Tom Wahman was part of a philanthropic underground of sorts.  One of those progressive pearls embedded deeply in the shells that encased the rich and their wealth in foundations.  I met Tom when he was at the Rockefeller Brothers Fund through an introduction from George Wiley of the National Welfare Rights Organization.  Tom was an early funder of ACORN for several years while he was at RBF in the mid-1970s.  He would pull the money out of a hat and wash it to ACORN via the Center for Community Change and an alley of his there, who ironically was George’s ex-wife’s partner.  When Tom would visit ACORN in Little Rock in the early days, he was equally cagey.  He would combine it with a visit to the Winthrop Rockefeller Foundation as cover, and he was always on his way to his pet project and great passion, New Communities.  It’s likely hearing Tom talk so much about the Sherrod’s work there and his love and support for the project that I felt we were on a parallel path, starting organizations in 1970.

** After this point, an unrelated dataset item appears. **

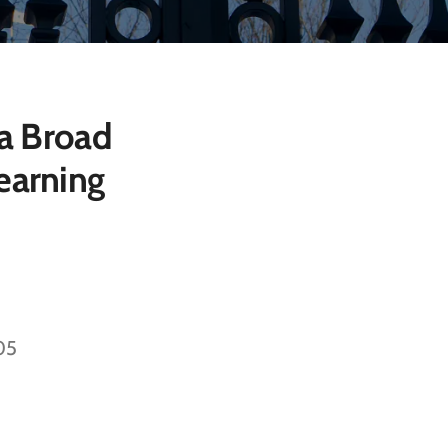
 a Broad
earning
805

New Communities was a community land trust, one of the first of its kind.  There are some 260 of them around the country.  Our still thriving Mutual Housing Association of New York (MHANY) is likely listed in that mix with its thousands of land trust apartments.  All of our early ACORN Housing Corporation housing developments were founded on a land trust model.  Sadly, we were not able to continue on that model except in New York City.  Too many of the members wanted to see their housing equal wealth for their families.  We understood and eventually stopped trying to push water upstream.

New Communities endured to 50 though, much as ACORN has, through the ups and downs, so I find myself celebrating with the Sherrods on that score as well.  Their groundbreaking success in the 1970s was crippled by first drought and USDA discrimination denying them a loan until a lawsuit by black farmers saw New Communities get the largest single settlement at $12 million.  Though they had lost their first 6000-acre property, the money allowed New Communities and its model to rise again twenty-five miles away, and celebrate their fifty years.  As I steered the riding mower around our four pecan trees to cut the tall grass on the half-acre ACORN Farm in New Orleans lower 9th Ward yesterday, I marveled at how hard their work had been and how amazing.

Creating a community land trust of any kind is never an easy ride.  It’s collective ownership and combined resources and decision making that’s a saddle sore on capitalism’s hide.  Tom Wahman and Charles and Shirley Sherrod and their fellow farmers were right.  We need more of these, no matter how many rocks are in the road.